Of course, the government would fiercely deny any and all of this. Denham himself claimed in the Observer that the academic year could be organised to allow time for research, and that universities’ traditional role in ‘broadening the mind’ would continue. ‘People say we are going to push a very utilitarian model of education and that it’s against the idea of a mind-expanding personal development,’ …’One part of what [employers] want is vocational skills, but the other is communication, the ability to think around an issue, to think in an original way – things you get from a liberal education.’
Upon reading this, anyone who has actual experience of teaching, and doing research in higher education will realise that Denham simply doesn’t know what he’s talking about. You do not do away with the summer teaching recess without profoundly affecting a university’s research culture. While teaching should always be research led, it is simply not true that teaching and research ‘go together’. More often than not, research requires relatively long, uninterrupted periods during which academics can do field work, and/or work out complex theoretical problems. Unless you find some other way to make up the time, the elimination of the summer recess is tantamount to the elimination of the time for research. If the time for research is in turn replaced by more frequent, short-term, and intensive teaching—i.e. continuing development courses, or two-year degrees—then you effectively kill off whatever is left of a university’s research culture.

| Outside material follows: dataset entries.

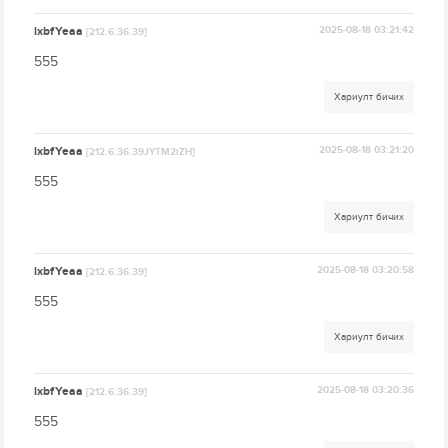
lxbfYeaa
2025-08-18 03:21:42
[212.6.36.39]
555
Хариулт бичих
lxbfYeaa
2025-08-18 03:21:20
[212.6.36.39JYTM2iZH]
555
Хариулт бичих
lxbfYeaa
2025-08-18 03:20:58
[212.6.36.39]
555
Хариулт бичих
lxbfYeaa
2025-08-18 03:20:36
[212.6.36.39]
555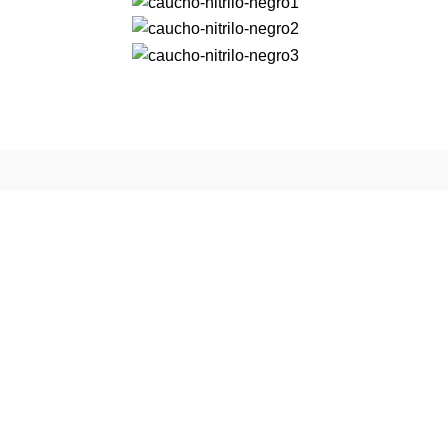
Footer Menu
INICIO
PRODUCTOS
PLASTICOS DE INGENIERÍA
ELASTÓMEROS
GASES INDUSTRIALES
CONTACTANOS
MAPA DEL SITIO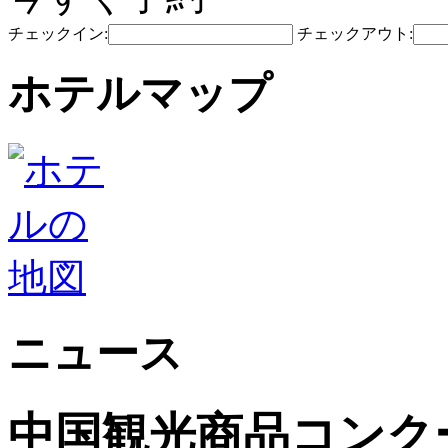
チェックイン:
チェックアウト:
ホテルマップ
ニュース
中国観光商品コンク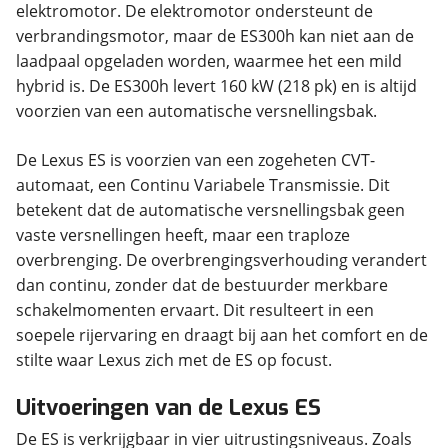
elektromotor. De elektromotor ondersteunt de
verbrandingsmotor, maar de ES300h kan niet aan de
laadpaal opgeladen worden, waarmee het een mild
hybrid is. De ES300h levert 160 kW (218 pk) en is altijd
voorzien van een automatische versnellingsbak.
De Lexus ES is voorzien van een zogeheten CVT-
automaat, een Continu Variabele Transmissie. Dit
betekent dat de automatische versnellingsbak geen
vaste versnellingen heeft, maar een traploze
overbrenging. De overbrengingsverhouding verandert
dan continu, zonder dat de bestuurder merkbare
schakelmomenten ervaart. Dit resulteert in een
soepele rijervaring en draagt bij aan het comfort en de
stilte waar Lexus zich met de ES op focust.
Uitvoeringen van de Lexus ES
De ES is verkrijgbaar in vier uitrustingsniveaus. Zoals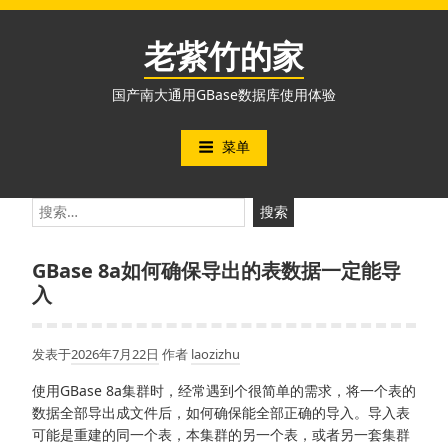
跳
至
老紫竹的家
内
容
国产南大通用GBase数据库使用体验
菜单
搜
索：
GBase 8a如何确保导出的表数据一定能导
入
发表于
2026年7月22日
作者
laozizhu
使用GBase 8a集群时，经常遇到个很简单的需求，将一个表的
数据全部导出成文件后，如何确保能全部正确的导入。导入表
可能是重建的同一个表，本集群的另一个表，或者另一套集群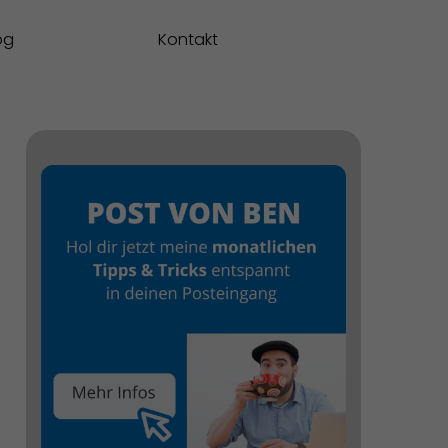
og
Kontakt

Destroy what is left of that research culture among the new universities and you will be left with little more than a collection of colleges of further education for the poor and the lower middle classes, and a handful of increasingly expensive elite universities where the children of the upper classes will engage in the kind of ‘broadening of the mind’ that Denham refers to. The process may not seem to work as crudely as this at first because you do not eliminate a research culture overnight; there can, however, be little doubt that this is one very real possible outcome of the New Labour policy.
A revolution in the UK’s higher education? New Labour’s plans sound more like a return to the Conservative efforts of old to ensure that the poor were barred from the kind of education that might allow them to contest the UK’s deeply class-bound society. How incredibly paradoxical that now even the Conservatives seem to be to the left of New Labour.
By way of a postscript: what would universities have taught their students if bankers and financiers had dictated what they wanted on the curriculum back in the late 1990s and early 2000s?